Explanation of Responses:

* If the form is filed by more than one reporting person, see Instruction 4(b)(v).
** Intentional misstatements or omissions of facts constitute Federal Criminal Violations. See 18 U.S.C. 1001 and 15 U.S.C. 78ff(a).
(1) In connection with the capitalization of three family limited partnerships, the Reporting Person contributed and transferred 1,033,900 shares directly to each of DHH 2005 Partners, L.P. and HRH 2005 Partners, L.P. and 990,693 shares directly to SEH 2005 Partners, L.P., of each of which he was then the sole limited partner. He also contributed and transferred 1,035 shares directly to each of DHH 2005 Partners GP, Inc. and HRH 2005 Partners GP, Inc. and 992 shares directly to SEH 2005 Partners GP, Inc., each of which is the sole corporate general partner of its related family limited partnership. The Reporting Person is the sole shareholder of each such corporation. Each of the sole general partners then contributed and transferred their shares to their related limited partnership in connection with the capitalization of the three family limited partnerships.
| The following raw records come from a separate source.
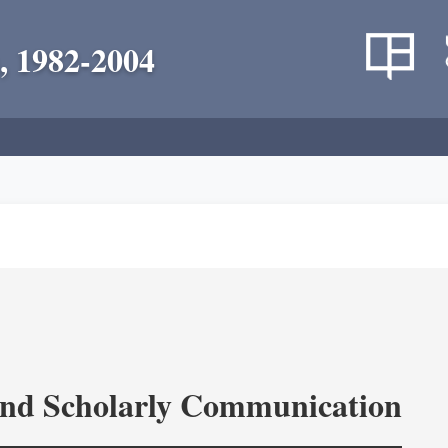
, 1982-2004
and Scholarly Communication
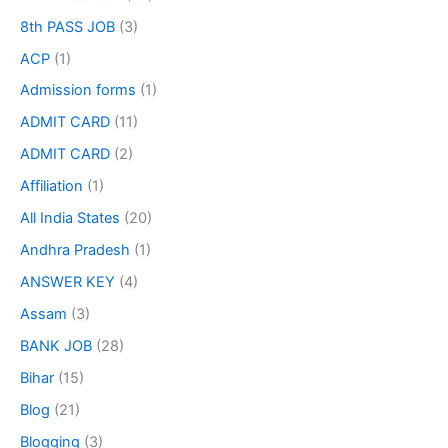
8th PASS JOB
(3)
ACP
(1)
Admission forms
(1)
ADMIT CARD
(11)
ADMIT CARD
(2)
Affiliation
(1)
All India States
(20)
Andhra Pradesh
(1)
ANSWER KEY
(4)
Assam
(3)
BANK JOB
(28)
Bihar
(15)
Blog
(21)
Blogging
(3)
(2) The Reporting Person assigned all of the limited partnership interests in each of DHH 2005 Partners, L.P., HRH 2005 Partners, L.P. and SEH 2005 Partners, L.P., representing 99.9% of the partnership interests in such partnerships, to one of three irrevocable trusts. He is not the trustee of any such trust and has no pecuniary interest therein. The Reporting Person disclaims any beneficial interest in the shares held by the trusts, except as a result of the 0.1% partnership interest held in the three family limited partnerships indirectly through the general partners thereof.